The Board also stressed that it would be disastrous to give total policymaking authority to an independent, unaccountable entity. Citing his bad experiences with the Federal base-closing commission known as the BRAC, Rep. Pallone echoed GNYHA’s concerns, saying he strongly believed that an independent body with policymaking authority should be temporary, with authority over health care payment policy returning to Congress after a few short years. Many of the other Congressmen also expressed concern over losing their ability to make health care payment policy, but agreed with Pallone that the political will to appease the Blue Dogs would likely make “super MedPAC” inevitable.
     
In addition to the elected officials, the GNYHA Board met with two other influential health care policymakers:  former Senator Tom Daschle and Director of the White House Office for Health Reform Nancy-Ann DeParle. Director DeParle, who delivered the keynote address at the 2009 GNYHA Annual Meeting, said she believed the House would vote before recess, and that the White House was doing everything in its power to enforce the President’s bill deadlines, including meeting with the Blue Dogs and other groups on a daily basis.
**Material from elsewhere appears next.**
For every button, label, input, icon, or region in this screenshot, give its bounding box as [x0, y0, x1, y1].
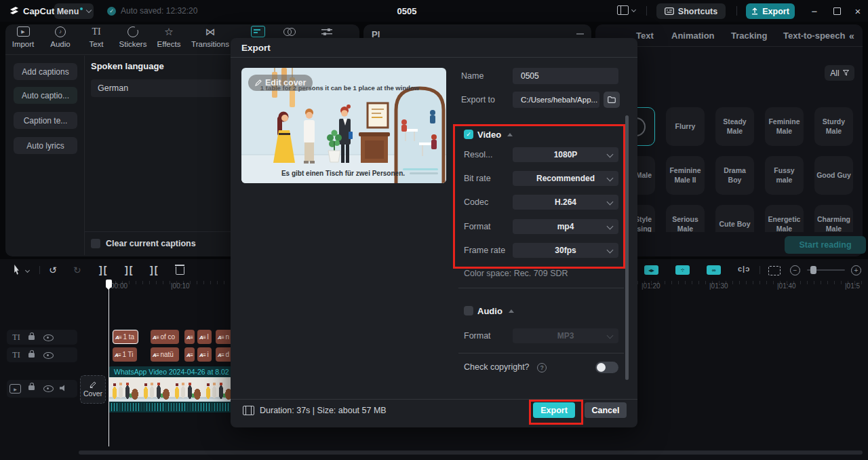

Compared to 1993, DeParle noted that we are already much closer to reform, or at least there is more agreement. However, she said that more must be done to control costs. DeParle concluded by saying that the President remains committed to passing health reform this year, that negotiations would not be any easier two months from now, and that the longer Congress waits to pass a reform bill, the longer the Administration will have to wait to begin implementation. Thanking Director DeParle for her time and efforts, GNYHA President Ken Raske promised to continue to provide input on the pending reform legislation.